Ruck resumed his screen career by appearing in the film “Exact Fire,” the TV film “Don's Ask” and an episode of “Stella” (all 2005). He then gave a guest appearance as Dr. Fletcher in “Stargate: Atlantis” (2006), appeared alongside Christine Evangelista, Michael Mosley, Patrick Duff and Kevin Corrigan in “Goodbye Baby” (2007), a drama film written and directed by Daniel Schechter, and had the important supporting role of Dr. Fry in Harvey Glazer's comedy “Kickin It Old Skool” (2007). He also appeared as a reporter in the eight episode miniseries adaptation of Jonathan Mahler's best selling book, “The Bronx Is Burning” (ESPN, 2007), starring Daniel Sunjata, Oliver Platt, and John Turturro, reprised his role of Captain John Harriman from “Star Trek: Generation” in the three part miniseries “Star Trek: Of Gods and Men,” played Steve Sinclair in an episode of “Ghost Whisperer” called “Bad Blood” and began his recurring role of Dean Bowman in the ABC family show “Greek” (all 2007).

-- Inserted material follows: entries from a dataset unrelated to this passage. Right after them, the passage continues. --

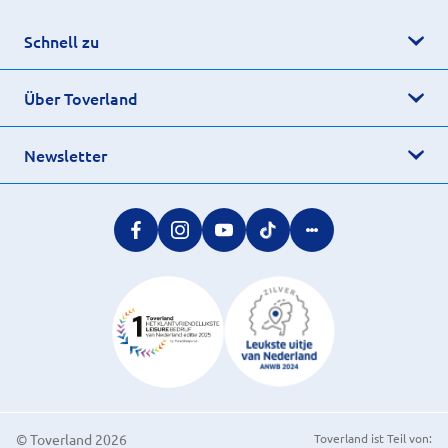
Schnell zu
Über Toverland
Newsletter
© Toverland 2026
Toverland ist Teil von: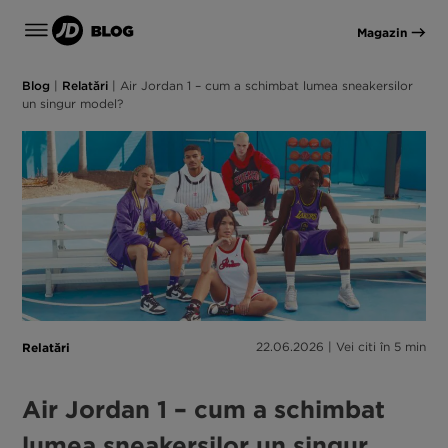
Magazin
Blog
|
Relatări
|
Air Jordan 1 – cum a schimbat lumea sneakersilor
un singur model?
Relatări
22.06.2026 | Vei citi în 5 min
Air Jordan 1 – cum a schimbat
lumea sneakersilor un singur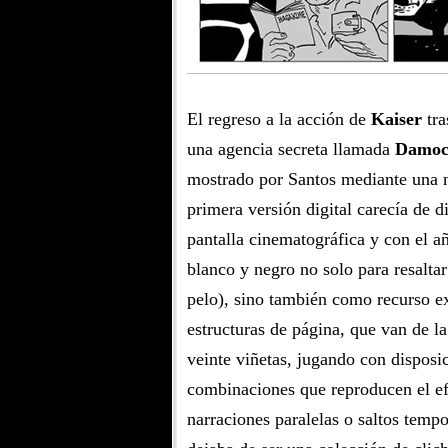
El regreso a la acción de
Kaiser
tra
una agencia secreta llamada
Damoc
mostrado por Santos mediante una n
primera versión digital carecía de 
pantalla cinematográfica y con el a
blanco y negro no solo para resaltar
pelo), sino también como recurso ex
estructuras de página, que van de la
veinte viñetas, jugando con disposic
combinaciones que reproducen el ef
narraciones paralelas o saltos temp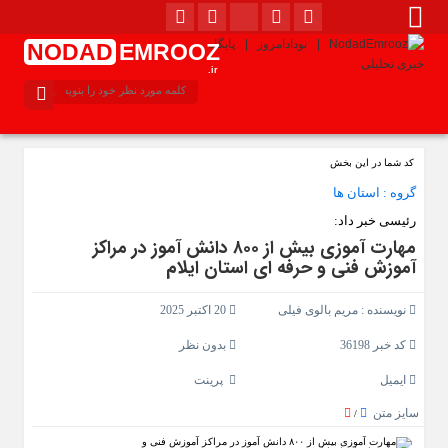
NODAD
EMROOZ
.ir
کد شما در این بخش
گروه :
استان ها
رئیسی خبر داد:
مهارت‌ آموزی بیش از ۸۰۰ دانش‌ آموز در مراکز
آموزش فنی و حرفه‌ ای استان ایلام
نویسنده :
مریم بالوی فیلی
20 اکتبر 2025
کد خبر 36198
بدون نظر
ایمیل
پرینت
سایز متن
/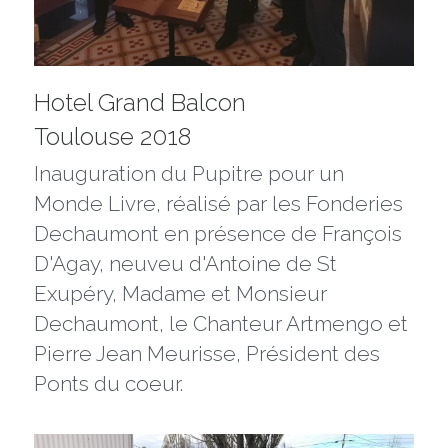
Hotel Grand Balcon
Toulouse 2018
Inauguration du Pupitre pour un 
Monde Livre, réalisé par les Fonderies 
Dechaumont en présence de François 
D'Agay, neuveu d'Antoine de St 
Exupéry, Madame et Monsieur 
Dechaumont, le Chanteur Artmengo et 
Pierre Jean Meurisse, Président des 
Ponts du coeur.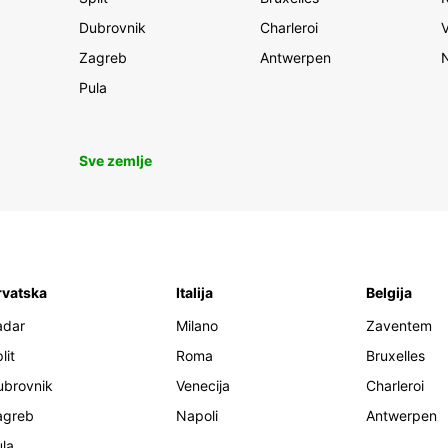
Dubrovnik
Charleroi
Zagreb
Antwerpen
Pula
Sve zemlje
rvatska
Italija
Belgija
adar
Milano
Zaventem
lit
Roma
Bruxelles
ubrovnik
Venecija
Charleroi
agreb
Napoli
Antwerpen
la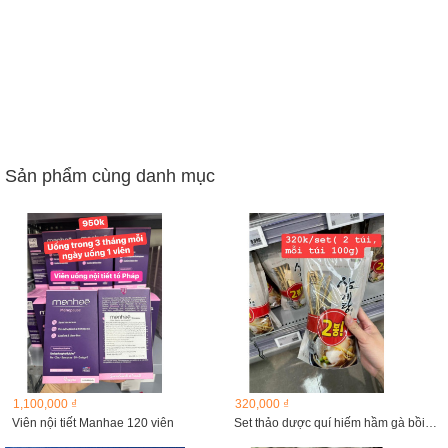
Sản phẩm cùng danh mục
1,100,000 ₫
320,000 ₫
Viên nội tiết Manhae 120 viên
Set thảo dược quí hiếm hầm gà bồi bổ sức khoẻ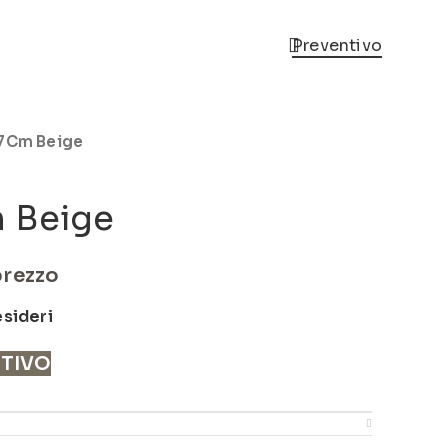
Preventivo
17Cm Beige
m Beige
prezzo
esideri
NTIVO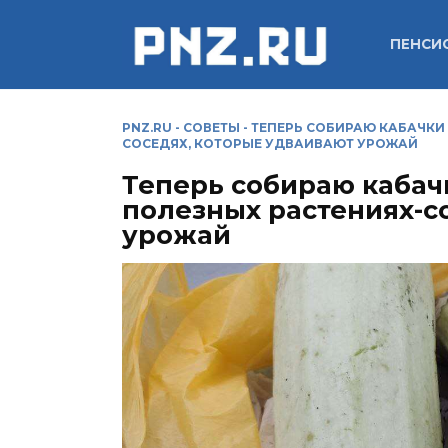
Перейти
к
ПЕНСИ
содержанию
PNZ.RU
-
СОВЕТЫ
-
ТЕПЕРЬ СОБИРАЮ КАБАЧКИ 
СОСЕДЯХ, КОТОРЫЕ УДВАИВАЮТ УРОЖАЙ
Теперь собираю кабач
полезных растениях-с
урожай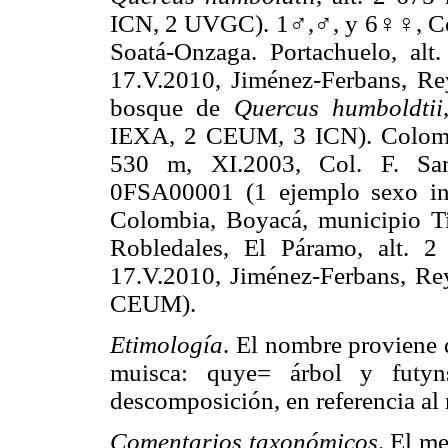
ICN, 2 UVGC). 1♂,♂, y 6♀♀, Co
Soatá-Onzaga. Portachuelo, al
17.V.2010, Jiménez-Ferbans, Rey
bosque de
Quercus
humboldtii
IEXA, 2 CEUM, 3 ICN). Colombi
530 m, XI.2003, Col. F. Sarm
0FSA00001 (1 ejemplo sexo 
Colombia, Boyacá, municipio T
Robledales, El Páramo, alt. 2
17.V.2010, Jiménez-Ferbans, Rey
CEUM).
Etimología
. El nombre proviene 
muisca: quye= árbol y futyn
descomposición, en referencia al 
Comentarios taxonómicos
. El m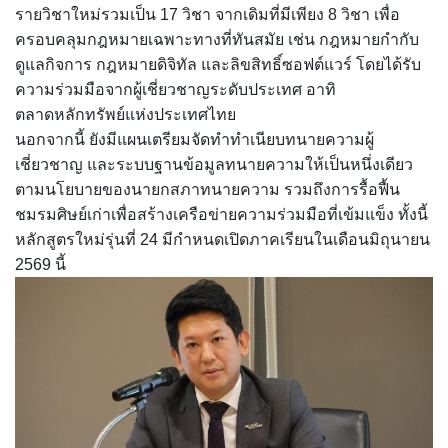
รายวิชาใหม่รวมเป็น 17 วิชา จากเดิมที่มีเพียง 8 วิชา เพื่อ
ครอบคลุมกฎหมายเฉพาะทางที่ทันสมัย เช่น กฎหมายกำกับ
ดูแลกิจการ กฎหมายดิจิทัล และลิขสิทธิ์ซอฟต์แวร์ โดยได้รับ
ความร่วมมือจากผู้เชี่ยวชาญระดับประเทศ อาทิ
ตลาดหลักทรัพย์แห่งประเทศไทย
นอกจากนี้ ยังมีแผนเตรียมจัดทำทำเนียบทนายความผู้
เชี่ยวชาญ และระบบฐานข้อมูลทนายความให้เป็นหนึ่งเดียว
ตามนโยบายของนายกสภาทนายความ รวมถึงการรื้อฟื้น
ชมรมศิษย์เก่าเพื่อสร้างเครือข่ายความร่วมมือที่เข้มแข็ง ทั้งนี้
หลักสูตรใหม่รุ่นที่ 24 มีกำหนดเปิดภาคเรียนในเดือนมิถุนายน
2569 นี้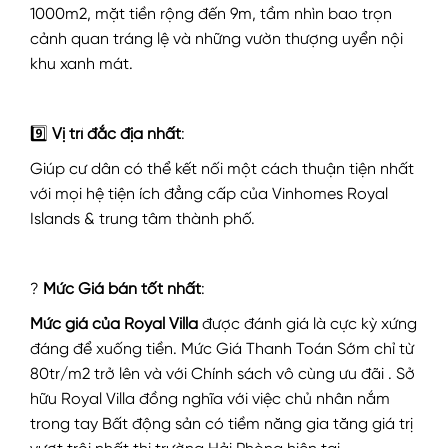
1000m2, mặt tiền rộng đến 9m, tầm nhìn bao trọn
cảnh quan tráng lệ và những vườn thượng uyển nội
khu xanh mát.
9️⃣
Vị trí đắc địa nhất
:
Giúp cư dân có thể kết nối một cách thuận tiện nhất
với mọi hệ tiện ích đẳng cấp của Vinhomes Royal
Islands & trung tâm thành phố.
?
Mức
Giá bán tốt nhất
:
Mức giá của Royal Villa
được đánh giá là cực kỳ xứng
đáng để xuống tiền. Mức Giá Thanh Toán Sớm chỉ từ
80tr/m2 trở lên và với Chính sách vô cùng ưu đãi . Sở
hữu Royal Villa đồng nghĩa với việc chủ nhân nắm
trong tay Bất động sản có tiềm năng gia tăng giá trị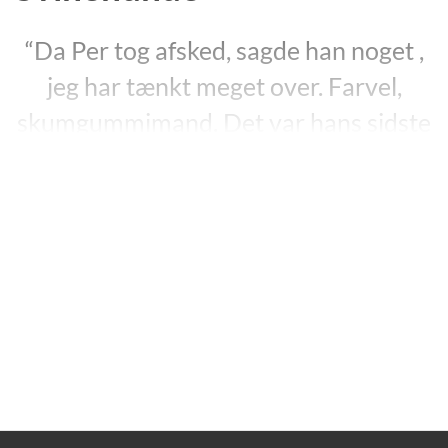
“Da Per tog afsked, sagde han noget ,
jeg har tænkt meget over. Farvel,
skumgummimand. Det var hans sidste
ord til mig. Skumgummimand. Sagt
med det lille skæve smil, der er så
karakteristisk for ham. Han hentydede
naturligvis til, at jeg som barn spiste
skumgummi, fordi jeg troede, at det
kunne opsuge det grimme inden i mig”
“Svinehunde”, side 27.
Debuten
“Svinehunde”
fra 2009 foregår i København
og omegn med Politigården som centrum. I prologen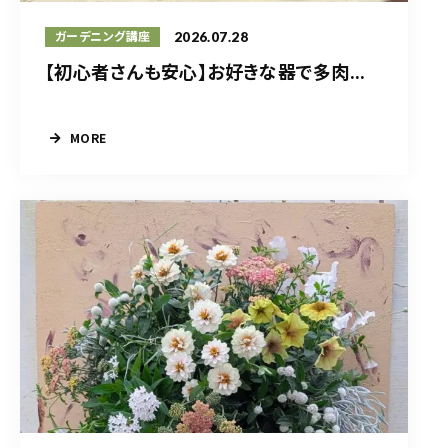
2026.07.28
ガーデニング講座
【初心者さんも安心】お好きな器で多肉...
MORE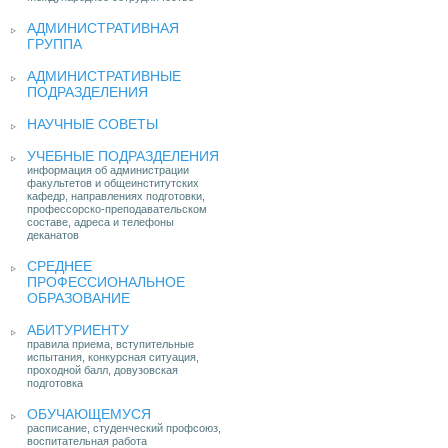
АДМИНИСТРАТИВНАЯ
ГРУППА
АДМИНИСТРАТИВНЫЕ
ПОДРАЗДЕЛЕНИЯ
НАУЧНЫЕ СОВЕТЫ
УЧЕБНЫЕ ПОДРАЗДЕЛЕНИЯ
информация об администрации
факультетов и общеинститутских
кафедр, направлениях подготовки,
профессорско-преподавательском
составе, адреса и телефоны
деканатов
СРЕДНЕЕ
ПРОФЕССИОНАЛЬНОЕ
ОБРАЗОВАНИЕ
АБИТУРИЕНТУ
правила приема, вступительные
испытания, конкурсная ситуация,
проходной балл, довузовская
подготовка
ОБУЧАЮЩЕМУСЯ
расписание, студенческий профсоюз,
воспитательная работа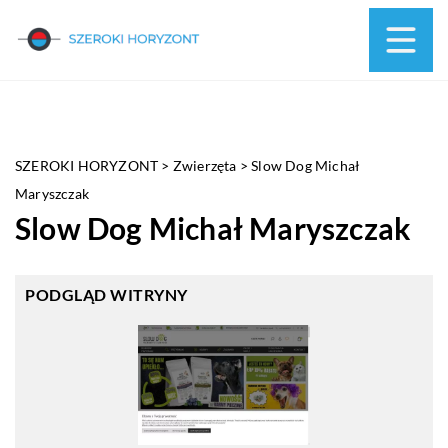
SZEROKI HORYZONT
>
Zwierzęta
>
Slow Dog Michał
Maryszczak
Slow Dog Michał Maryszczak
PODGLĄD WITRYNY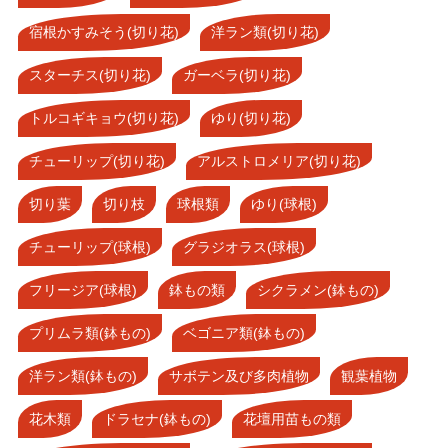
宿根かすみそう(切り花)
洋ラン類(切り花)
スターチス(切り花)
ガーベラ(切り花)
トルコギキョウ(切り花)
ゆり(切り花)
チューリップ(切り花)
アルストロメリア(切り花)
切り葉
切り枝
球根類
ゆり(球根)
チューリップ(球根)
グラジオラス(球根)
フリージア(球根)
鉢もの類
シクラメン(鉢もの)
プリムラ類(鉢もの)
ベゴニア類(鉢もの)
洋ラン類(鉢もの)
サボテン及び多肉植物
観葉植物
花木類
ドラセナ(鉢もの)
花壇用苗もの類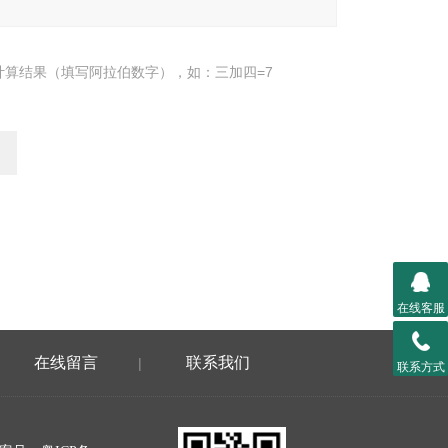
计算结果（填写阿拉伯数字），如：三加四=7
在线客服
在线留言
联系我们
|
联系方式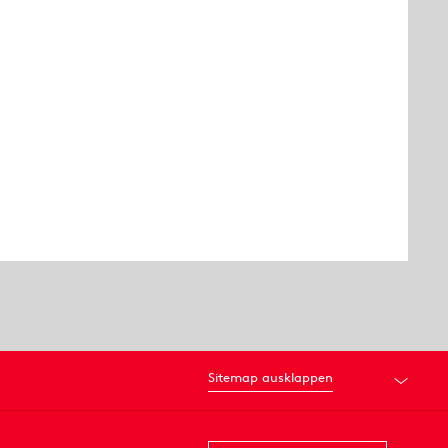
Sitemap ausklappen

2008 saw Ruck in the science fiction film “InAlienable,” Matthew Miele's “Eavesdrop” (as Casper), M. Night Shyamalan's horror film “The Happening” (with Mark Wahlberg, Zooey Deschanel and John Leguizamo), David Koepp's “Ghost Town” (played a ghost dad) and in episodes of such TV series as “Eureka,” “Psych” and “Boston Legal.” In 2009, he returned to series TV as a regular in the drama “Persons Unknown,” opposite Chadwick Boseman, Daisy Betts and Jason Wiles, and guest starred in the comedy series “Ruby & the Rockits” and the series “FlashForward.” He was also cast as Mr. Cooverman in the Chris Coumbus comedy film “I Love You, Beth Cooper,” starring Hayden Panettiere and Paul Rust.
Ruck will appear in the comedy film “Booted,” which is slated for a 2010 release. Shaun Paul Costello will be directing the project and Greg Bell will be starring as Will Kellinsky.